§ Input for this task:
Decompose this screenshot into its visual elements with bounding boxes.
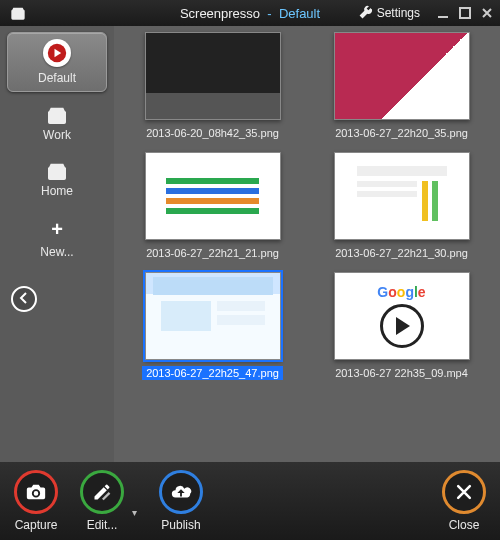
file-item[interactable]: 2013-06-20_08h42_35.png bbox=[124, 32, 301, 140]
file-name: 2013-06-27_22h21_21.png bbox=[142, 246, 283, 260]
maximize-button[interactable] bbox=[456, 6, 474, 20]
file-name: 2013-06-27_22h20_35.png bbox=[331, 126, 472, 140]
svg-rect-11 bbox=[217, 315, 265, 325]
plus-icon: + bbox=[51, 218, 63, 241]
settings-button[interactable]: Settings bbox=[359, 5, 420, 22]
workspace-item-default[interactable]: Default bbox=[7, 32, 107, 92]
capture-button[interactable]: Capture bbox=[14, 470, 58, 532]
svg-rect-5 bbox=[357, 191, 417, 197]
svg-rect-1 bbox=[460, 8, 470, 18]
workspace-label: Default bbox=[38, 71, 76, 85]
file-name: 2013-06-20_08h42_35.png bbox=[142, 126, 283, 140]
close-window-button[interactable] bbox=[478, 6, 496, 20]
close-icon bbox=[442, 470, 486, 514]
folder-icon bbox=[46, 162, 68, 180]
thumbnail: Google bbox=[334, 272, 470, 360]
workspace-item-new[interactable]: + New... bbox=[7, 212, 107, 265]
file-name: 2013-06-27_22h21_30.png bbox=[331, 246, 472, 260]
svg-rect-3 bbox=[357, 166, 447, 176]
file-item[interactable]: 2013-06-27_22h21_30.png bbox=[313, 152, 490, 260]
play-icon bbox=[380, 304, 424, 348]
wrench-icon bbox=[359, 5, 373, 22]
edit-button[interactable]: Edit... bbox=[80, 470, 124, 532]
main-area: Default Work Home + New... 20 bbox=[0, 26, 500, 462]
close-label: Close bbox=[449, 518, 480, 532]
thumbnail bbox=[334, 152, 470, 240]
google-logo-icon: Google bbox=[377, 284, 425, 300]
camera-icon bbox=[14, 470, 58, 514]
file-name: 2013-06-27_22h25_47.png bbox=[142, 366, 283, 380]
svg-rect-0 bbox=[438, 16, 448, 18]
app-icon bbox=[10, 6, 26, 20]
file-item[interactable]: 2013-06-27_22h20_35.png bbox=[313, 32, 490, 140]
publish-label: Publish bbox=[161, 518, 200, 532]
workspace-label: New... bbox=[40, 245, 73, 259]
thumbnail bbox=[145, 32, 281, 120]
chevron-left-icon bbox=[18, 292, 30, 307]
thumbnail bbox=[145, 272, 281, 360]
workspace-label: Work bbox=[43, 128, 71, 142]
thumbnail bbox=[334, 32, 470, 120]
app-logo-icon bbox=[43, 39, 71, 67]
thumbnail-grid: 2013-06-20_08h42_35.png 2013-06-27_22h20… bbox=[114, 26, 500, 462]
titlebar: Screenpresso - Default Settings bbox=[0, 0, 500, 26]
workspace-item-home[interactable]: Home bbox=[7, 156, 107, 204]
svg-rect-4 bbox=[357, 181, 417, 187]
minimize-button[interactable] bbox=[434, 6, 452, 20]
workspace-item-work[interactable]: Work bbox=[7, 100, 107, 148]
collapse-sidebar-button[interactable] bbox=[11, 286, 37, 312]
svg-rect-8 bbox=[153, 277, 273, 295]
close-button[interactable]: Close bbox=[442, 470, 486, 532]
file-item[interactable]: 2013-06-27_22h25_47.png bbox=[124, 272, 301, 380]
svg-rect-6 bbox=[422, 181, 428, 221]
settings-label: Settings bbox=[377, 6, 420, 20]
svg-rect-9 bbox=[161, 301, 211, 331]
thumbnail bbox=[145, 152, 281, 240]
capture-label: Capture bbox=[15, 518, 58, 532]
folder-icon bbox=[46, 106, 68, 124]
bottom-toolbar: Capture Edit... ▾ Publish Close bbox=[0, 462, 500, 540]
workspace-name: Default bbox=[279, 6, 320, 21]
edit-dropdown-caret[interactable]: ▾ bbox=[132, 507, 137, 518]
svg-rect-10 bbox=[217, 301, 265, 311]
publish-button[interactable]: Publish bbox=[159, 470, 203, 532]
title-separator: - bbox=[267, 6, 271, 21]
svg-rect-7 bbox=[432, 181, 438, 221]
app-name: Screenpresso bbox=[180, 6, 260, 21]
file-item[interactable]: Google 2013-06-27 22h35_09.mp4 bbox=[313, 272, 490, 380]
edit-icon bbox=[80, 470, 124, 514]
workspace-sidebar: Default Work Home + New... bbox=[0, 26, 114, 462]
file-name: 2013-06-27 22h35_09.mp4 bbox=[331, 366, 472, 380]
workspace-label: Home bbox=[41, 184, 73, 198]
edit-label: Edit... bbox=[87, 518, 118, 532]
file-item[interactable]: 2013-06-27_22h21_21.png bbox=[124, 152, 301, 260]
cloud-upload-icon bbox=[159, 470, 203, 514]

§ Required action: Output, word for word, the full listing above, with no pictures.

§ Response:
Decompose this screenshot into its visual elements with bounding boxes.
file-item[interactable]: 2013-06-20_08h42_35.png bbox=[124, 32, 301, 140]
file-name: 2013-06-27_22h21_21.png bbox=[142, 246, 283, 260]
maximize-button[interactable] bbox=[456, 6, 474, 20]
file-name: 2013-06-27_22h20_35.png bbox=[331, 126, 472, 140]
svg-rect-11 bbox=[217, 315, 265, 325]
plus-icon: + bbox=[51, 218, 63, 241]
settings-button[interactable]: Settings bbox=[359, 5, 420, 22]
workspace-item-default[interactable]: Default bbox=[7, 32, 107, 92]
capture-button[interactable]: Capture bbox=[14, 470, 58, 532]
svg-rect-5 bbox=[357, 191, 417, 197]
svg-rect-1 bbox=[460, 8, 470, 18]
workspace-label: Default bbox=[38, 71, 76, 85]
file-name: 2013-06-20_08h42_35.png bbox=[142, 126, 283, 140]
close-window-button[interactable] bbox=[478, 6, 496, 20]
close-icon bbox=[442, 470, 486, 514]
folder-icon bbox=[46, 162, 68, 180]
thumbnail: Google bbox=[334, 272, 470, 360]
workspace-item-new[interactable]: + New... bbox=[7, 212, 107, 265]
file-name: 2013-06-27_22h21_30.png bbox=[331, 246, 472, 260]
svg-rect-3 bbox=[357, 166, 447, 176]
file-item[interactable]: 2013-06-27_22h21_30.png bbox=[313, 152, 490, 260]
play-icon bbox=[380, 304, 424, 348]
wrench-icon bbox=[359, 5, 373, 22]
edit-button[interactable]: Edit... bbox=[80, 470, 124, 532]
main-area: Default Work Home + New... 20 bbox=[0, 26, 500, 462]
close-label: Close bbox=[449, 518, 480, 532]
thumbnail bbox=[334, 152, 470, 240]
google-logo-icon: Google bbox=[377, 284, 425, 300]
camera-icon bbox=[14, 470, 58, 514]
file-name: 2013-06-27_22h25_47.png bbox=[142, 366, 283, 380]
svg-rect-0 bbox=[438, 16, 448, 18]
app-icon bbox=[10, 6, 26, 20]
file-item[interactable]: 2013-06-27_22h20_35.png bbox=[313, 32, 490, 140]
publish-label: Publish bbox=[161, 518, 200, 532]
workspace-label: New... bbox=[40, 245, 73, 259]
thumbnail bbox=[145, 32, 281, 120]
chevron-left-icon bbox=[18, 292, 30, 307]
thumbnail bbox=[145, 272, 281, 360]
workspace-label: Work bbox=[43, 128, 71, 142]
thumbnail bbox=[334, 32, 470, 120]
app-logo-icon bbox=[43, 39, 71, 67]
thumbnail-grid: 2013-06-20_08h42_35.png 2013-06-27_22h20… bbox=[114, 26, 500, 462]
titlebar: Screenpresso - Default Settings bbox=[0, 0, 500, 26]
workspace-item-home[interactable]: Home bbox=[7, 156, 107, 204]
svg-rect-4 bbox=[357, 181, 417, 187]
minimize-button[interactable] bbox=[434, 6, 452, 20]
workspace-item-work[interactable]: Work bbox=[7, 100, 107, 148]
collapse-sidebar-button[interactable] bbox=[11, 286, 37, 312]
svg-rect-8 bbox=[153, 277, 273, 295]
close-button[interactable]: Close bbox=[442, 470, 486, 532]
file-item[interactable]: 2013-06-27_22h25_47.png bbox=[124, 272, 301, 380]
svg-rect-6 bbox=[422, 181, 428, 221]
settings-label: Settings bbox=[377, 6, 420, 20]
svg-rect-9 bbox=[161, 301, 211, 331]
thumbnail bbox=[145, 152, 281, 240]
capture-label: Capture bbox=[15, 518, 58, 532]
folder-icon bbox=[46, 106, 68, 124]
bottom-toolbar: Capture Edit... ▾ Publish Close bbox=[0, 462, 500, 540]
workspace-name: Default bbox=[279, 6, 320, 21]
edit-dropdown-caret[interactable]: ▾ bbox=[132, 507, 137, 518]
svg-rect-10 bbox=[217, 301, 265, 311]
publish-button[interactable]: Publish bbox=[159, 470, 203, 532]
title-separator: - bbox=[267, 6, 271, 21]
svg-rect-7 bbox=[432, 181, 438, 221]
app-name: Screenpresso bbox=[180, 6, 260, 21]
file-item[interactable]: Google 2013-06-27 22h35_09.mp4 bbox=[313, 272, 490, 380]
edit-icon bbox=[80, 470, 124, 514]
workspace-sidebar: Default Work Home + New... bbox=[0, 26, 114, 462]
file-name: 2013-06-27 22h35_09.mp4 bbox=[331, 366, 472, 380]
workspace-label: Home bbox=[41, 184, 73, 198]
edit-label: Edit... bbox=[87, 518, 118, 532]
file-item[interactable]: 2013-06-27_22h21_21.png bbox=[124, 152, 301, 260]
cloud-upload-icon bbox=[159, 470, 203, 514]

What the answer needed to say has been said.